Leave out the images and repeat the listing below without a single change.

#### EXTRACTED ENTRIES:
--- START ---
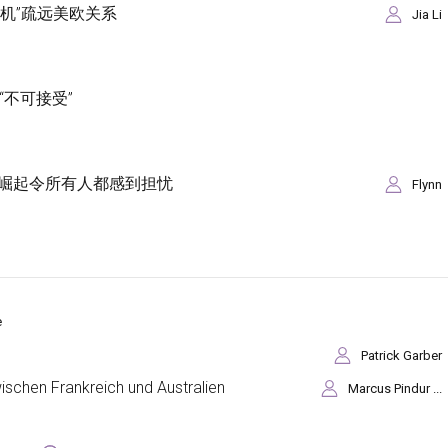
危机”疏远美欧关系
Jia Li
“不可接受”
崛起令所有人都感到担忧
Flynn
e
Patrick Garber
ischen Frankreich und Australien
Marcus Pindur ...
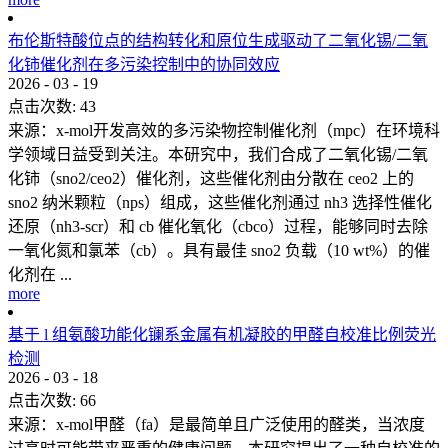
布伦斯特酸位点的结构转化和原位生成驱动了二氧化锡/二氧
化铈催化剂在多污染控制中的协同效应
2026
-
03
-
19
点击次数:
43
来源：x-mol开发高效的多污染物控制催化剂（mpc）在环境科
学领域日益受到关注。本研究中，我们合成了二氧化锡/二氧
化铈（sno2/ceo2）催化剂，这些催化剂由分散在 ceo2 上的
sno2 纳米颗粒（nps）组成，这些催化剂通过 nh3 选择性催化
还原（nh3-scr）和 cb 催化氧化（cbco）过程，能够同时去除
一氧化氮和氯苯（cb）。具有最佳 sno2 负载（10 wt%）的催
化剂在 ...
more
基于 l 组氨酸功能化镧系金属有机凝胶的甲醛自校准比例荧光
检测
2026
-
03
-
18
点击次数:
66
来源：x-mol甲醛（fa）是最简单且广泛使用的醛类，当浓度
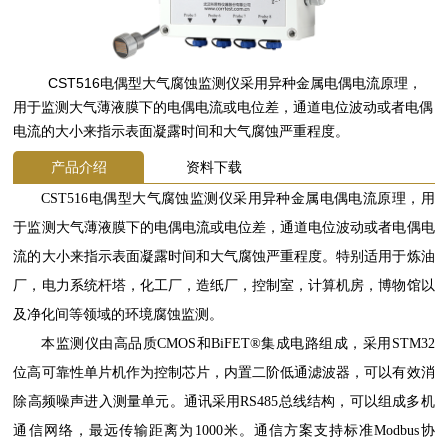
CST516电偶型大气腐蚀监测仪采用异种金属电偶电流原理，
用于监测大气薄液膜下的电偶电流或电位差，通道电位波动或者电偶
电流的大小来指示表面凝露时间和大气腐蚀严重程度。
产品介绍
资料下载
CST516电偶型大气腐蚀监测仪采用异种金属电偶电流原理，用
于监测大气薄液膜下的电偶电流或电位差，通道电位波动或者电偶电
流的大小来指示表面凝露时间和大气腐蚀严重程度。特别适用于炼油
厂，电力系统杆塔，化工厂，造纸厂，控制室，计算机房，博物馆以
及净化间等领域的环境腐蚀监测。
本监测仪由高品质CMOS和BiFET®集成电路组成，采用STM32
位高可靠性单片机作为控制芯片，内置二阶低通滤波器，可以有效消
除高频噪声进入测量单元。通讯采用RS485总线结构，可以组成多机
通信网络，最远传输距离为1000米。通信方案支持标准Modbus协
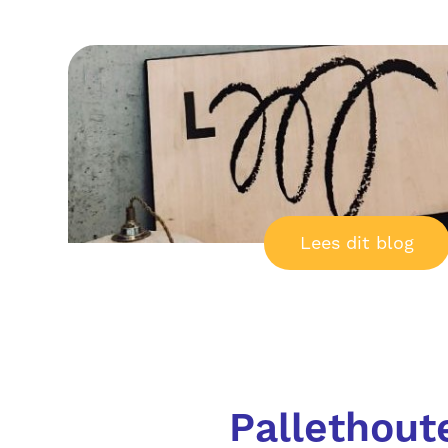
Lees dit blog
Pallethout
--- END ---
#### OUTPUT FOR THIS TASK:
危机”疏远美欧关系
Jia Li
“不可接受”
崛起令所有人都感到担忧
Flynn
e
Patrick Garber
ischen Frankreich und Australien
Marcus Pindur ...
布伦斯特酸位点的结构转化和原位生成驱动了二氧化锡/二氧
化铈催化剂在多污染控制中的协同效应
2026
-
03
-
19
点击次数:
43
来源：x-mol开发高效的多污染物控制催化剂（mpc）在环境科
学领域日益受到关注。本研究中，我们合成了二氧化锡/二氧
化铈（sno2/ceo2）催化剂，这些催化剂由分散在 ceo2 上的
sno2 纳米颗粒（nps）组成，这些催化剂通过 nh3 选择性催化
还原（nh3-scr）和 cb 催化氧化（cbco）过程，能够同时去除
一氧化氮和氯苯（cb）。具有最佳 sno2 负载（10 wt%）的催
化剂在 ...
more
基于 l 组氨酸功能化镧系金属有机凝胶的甲醛自校准比例荧光
检测
2026
-
03
-
18
点击次数:
66
来源：x-mol甲醛（fa）是最简单且广泛使用的醛类，当浓度
CST516电偶型大气腐蚀监测仪采用异种金属电偶电流原理，
用于监测大气薄液膜下的电偶电流或电位差，通道电位波动或者电偶
电流的大小来指示表面凝露时间和大气腐蚀严重程度。
产品介绍
资料下载
CST516电偶型大气腐蚀监测仪采用异种金属电偶电流原理，用
于监测大气薄液膜下的电偶电流或电位差，通道电位波动或者电偶电
流的大小来指示表面凝露时间和大气腐蚀严重程度。特别适用于炼油
厂，电力系统杆塔，化工厂，造纸厂，控制室，计算机房，博物馆以
及净化间等领域的环境腐蚀监测。
本监测仪由高品质CMOS和BiFET®集成电路组成，采用STM32
位高可靠性单片机作为控制芯片，内置二阶低通滤波器，可以有效消
除高频噪声进入测量单元。通讯采用RS485总线结构，可以组成多机
通信网络，最远传输距离为1000米。通信方案支持标准Modbus协
Lees dit blog
Pallethout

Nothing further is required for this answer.